水滴でハスの葉濡れぬそのように欲で汚れぬ彼はバラモン

ダンマパダ 401

ハスの葉の水のように
きりの先の芥子粒のように
欲望に汚されない人
彼を私はバラモンと呼ぶ



○この詩から学ぶこと

 ハスの葉に水を少し落とすと、その水でその葉は濡れないで、水は小さな水滴になります。また先の尖った錐の先に、小さな芥子の種を乗せると、そこに留まらないですぐ落ちてしまいます。そのように、世間では欲望の対象になるものが目の前にあっても、それを欲しいというような欲望が心に少しも現われない人を、釈尊はそのような人をバラモンだと仰います。

 言葉も内容も美しい詩ですね。なんともいえぬ穏やかなバラモンの姿が目に浮かびます。もう解説は要らないですね。でも一つ付け加えれば次のことです。

 なぜ、バラモンには心に欲しいという欲望が少しも現われないのでしょうか?

 簡単な答えは、このバラモンの心からすべての煩悩がなくなっているからです。
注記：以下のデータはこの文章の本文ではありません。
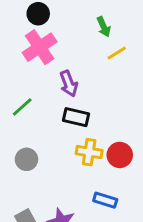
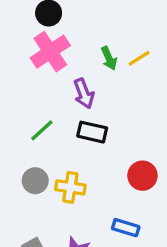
green arrow: (104, 27) -> (109, 58), moved
green line: (22, 107) -> (42, 130), moved
yellow cross: (89, 152) -> (70, 187), moved

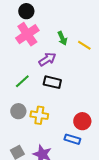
yellow line: (139, 58) -> (84, 45), moved, turned 64
purple arrow: (84, 93) -> (47, 59), turned -102
red circle: (142, 176) -> (82, 121), moved

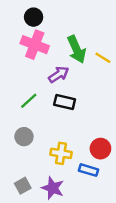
pink cross: (27, 34) -> (35, 45), turned -35
green arrow: (62, 38) -> (77, 49), size x1.6
yellow cross: (39, 115) -> (61, 153), moved

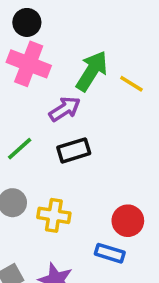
green arrow: (77, 49) -> (92, 71), turned -124
black rectangle: (65, 102) -> (74, 150), turned -30
yellow cross: (61, 153) -> (54, 215), moved

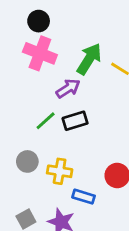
green line: (20, 149) -> (46, 121), moved
blue rectangle: (110, 253) -> (83, 197), moved

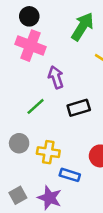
green arrow: (89, 59) -> (83, 27), moved
purple arrow: (68, 88) -> (56, 77), turned -75
black rectangle: (75, 121) -> (79, 108), moved

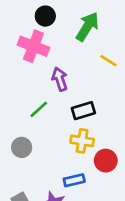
black circle: (29, 16) -> (45, 16), moved
yellow cross: (48, 152) -> (82, 141), moved
blue rectangle: (70, 175) -> (74, 180), turned -30

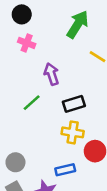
black circle: (45, 16) -> (22, 14), moved
pink cross: (33, 46) -> (27, 43), size x0.6
gray circle: (22, 147) -> (15, 162), moved

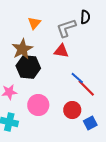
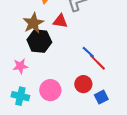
red triangle: (61, 51) -> (60, 21), moved
pink circle: (38, 105) -> (50, 90), moved

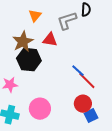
red circle: (83, 84) -> (83, 104), moved

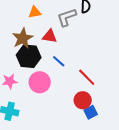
orange triangle: (35, 16) -> (35, 12), turned 40
blue line: (78, 71) -> (59, 61), moved
pink circle: (40, 109) -> (40, 82), moved

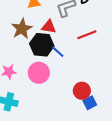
black hexagon: (29, 56) -> (42, 45), moved
red line: (87, 77) -> (87, 35), moved, turned -66

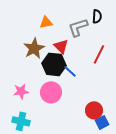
red triangle: (49, 27) -> (61, 46), turned 35
red line: (87, 35) -> (99, 54), turned -42

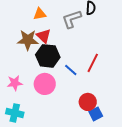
red triangle: (61, 46) -> (44, 36), moved
brown star: (34, 48) -> (28, 40), turned 30
red line: (99, 54) -> (93, 63), moved
blue line: (70, 71) -> (71, 70), moved

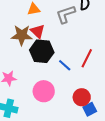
pink circle: (45, 84) -> (44, 91), moved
この答えでは物足りない人のために付け加えれば、阿羅漢になっていなくても、ダンマパダ360、361番、このブログでは10月29日に記載した詩のような修行が出来ていれば、欲望の対象によって心に欲望が表れないでしょう。

眼において制御することは善いことです
耳において制御することは善いことです
鼻において制御することは善いことです
舌において制御することは善いことです

身において制御することは善いことです
語において制御することは善いことです
意において制御することは善いことです
一切処において制御することは善いことです
一切処において制御する比丘は
一切の苦から解放される

 各感覚器官からの情報から妄想しないように注意することです。阿羅漢になるまではそれは必要なことです。
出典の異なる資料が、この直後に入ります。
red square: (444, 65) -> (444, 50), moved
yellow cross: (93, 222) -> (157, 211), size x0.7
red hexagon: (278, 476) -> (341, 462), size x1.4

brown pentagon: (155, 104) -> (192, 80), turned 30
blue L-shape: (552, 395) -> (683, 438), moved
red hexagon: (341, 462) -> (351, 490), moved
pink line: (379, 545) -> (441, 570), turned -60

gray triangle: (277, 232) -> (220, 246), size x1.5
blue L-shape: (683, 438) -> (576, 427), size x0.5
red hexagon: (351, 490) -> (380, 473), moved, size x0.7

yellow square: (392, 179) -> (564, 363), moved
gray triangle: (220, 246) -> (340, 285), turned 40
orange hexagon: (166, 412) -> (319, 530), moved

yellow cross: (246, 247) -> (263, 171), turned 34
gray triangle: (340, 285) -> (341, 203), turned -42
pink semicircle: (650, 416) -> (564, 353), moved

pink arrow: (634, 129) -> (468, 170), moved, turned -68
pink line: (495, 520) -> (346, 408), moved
○水滴でハスの葉濡れぬそのように欲で汚れぬ彼はバラモン


~生きとし生けるものが幸せでありますように~
~生きとし生けるものの悩み苦しみがなくなりますように~
~生きとし生けるものの願いごとが叶えられますように~
~生きとし生けるものに悟りの光が現れますように~

この記事へのコメント

2008年12月09日 05:48
ワンギーサさん、おはようございます。欲の対象は変化しますね。年齢によって随分変わったりします。普段何を見ても欲が生じないからといって、欲が消えたわけではありません。欲は「自分自身の中」にあるのでしょう。だからこそ感覚器官に注意することが大切なのでしょう。とまあ理屈を言いましたが、実際は「欲」の生まれるスピードがあまりに早いので、実感としては「対象のせい」にしがちですが、どこまで素直な実感としてそれを「自分のせい」だと感じられるかが重大なポイントだと思ってます。有難うございました。
ツヨシ
2008年12月09日 08:22
 ワンギーサさん、新さん、おはようございます。
 「香りだ。ラーメンだ。おいしそう。食べたい。
 いや、今は必要ない。さきほど、弁当を食べた。
 香り、香り、香り。
 さあ、勉強に戻ろう。」
 対象に気づいても、必要ないなら、捨てますね。
ワンギーサ
2008年12月09日 10:51
新さん、ツヨシさん、おはようございます。また、コメントありがとうございます。
身の丈修行者
2015年03月11日 07:27
ワンギーサ長老の分かり易い本文・解説から「心に欲しいという欲望が少しも現われない」状態にあれば、心が良い感じに制御出来ていると思っていいのかなと感じました。
また、「欲しい」ではなく「本当に必要なのか」みたいに見れる冷静さを保ちたいと思います。
身の丈修行者
2015年03月11日 07:27
ワンギーサ長老の分かり易い本文・解説から「心に欲しいという欲望が少しも現われない」状態にあれば、心が良い感じに制御出来ていると思っていいのかなと感じました。
また、「欲しい」ではなく「本当に必要なのか」みたいに見れる冷静さを保ちたいと思います。